We have an IDENTITY column in every table (usually the PKey, rarely the Clustered Index). It means that we have a "safe" single-column unique value to use in URLs and the like (the "like" includes IDs for HTML elements too, such as drill-down <DIV> that are replaced by AJAX).
I have a report which (now) needs to run on data from Production. We have warehouse of that data, but it is impractical to refresh it - the report is to find exceptions (in Production table), they are fixed, then User wants to re-run the report to look for further issues, clearly waiting for an import to Warehouse is not practical.
Production is a 3rd party DB, Warehouse is an in-house DB. I can make reasonable changes to the 3rd Party DB, but we try to avoid doing that (in case complications with normal operation and/or during upgrades)
Also, the performance of the report if run on Production tables is terrible. I haven't looked into that, but probably we already have more suitable indexes in Warehouse - that's fair enough, the two DBs are doing different jobs.
So I've been doing:
SELECT MyID, PKCol, Col2, Col3, ...
FROM WAREHOUSE.dbo.MyTable
WHERE ...
and I can change that to:
SELECT PKCol, Col2, Col3, ...
, [PKCol_ENCODED] = dbo.MyEncodeFunction(PKCol)
FROM PRODUCTION.dbo.MyTable
WHERE ...
and then using PKCol_ENCODED
anywhere that can't handle embedded characters like SPACE or "",
"&" (yes, I know, but they HAVE been putting things like that in the PKCol, and the APP does nothing to prevent that) and they drive both the URL and the <DIV ID="XXX\YYY">
mad ...
And now I find that my Cunning Plan! to replace any non alphanumeric with "_" is causing duplicates ... XXX\YYY
and XXX&YYY
both map to the same thing ...
My first thought is to create a translation table for the PKeys
CREATE TABLE PKeyTranslation
(
[MyID] int IDENTITY(1,1) NOT NULL
, [MyPKey] varchar(10) NOT NULL
)
and then to freshen this up on every run of the report (which will find no, or very few, new rows each time)
But its a right palaver to do (adding to lots of different reports), and maybe the reports are going to be too slow anyway (because querying PRODUCTION with inappropriate structure/indexes etc)
In fairness the ID is only required to provide a unique ID (for URL and <DIV ID>) and if the user Drills Down and I get the ID as a @Parameter to my SProc that will only be a single-row decode lookup in the PKeyTranslation table
I suppose I could use a single PKeyTranslation table regardless of how many physical tables there are (provided they all have a one-part varchar column for their PKey), as I don't really care about the mapping, I just need a unique, non-changing, ID ...
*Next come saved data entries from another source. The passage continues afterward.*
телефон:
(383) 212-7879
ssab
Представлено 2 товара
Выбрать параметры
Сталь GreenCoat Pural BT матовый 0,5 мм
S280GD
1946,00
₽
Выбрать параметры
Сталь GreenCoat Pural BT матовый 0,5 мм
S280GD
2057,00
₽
... but I'm more inclined to match the PKey to the actual WAREHOUSE table's ID so that whether it is displaying WAREHOUSE data or PRODUCTION data the ID will always represent the same row.
That will mean (presumably?) changing the IDENTITY in the Warehouse Table to INT and putting the IDENTITY in the "translation table" [one for each actual table] instead.
Grrrr ... I hate 3rd Party Databases !!
Ding! Possibly eureka moment. Add a TRIGGER to PRODUCTION so that Translation Table in WAREHOUSE is maintained in real time?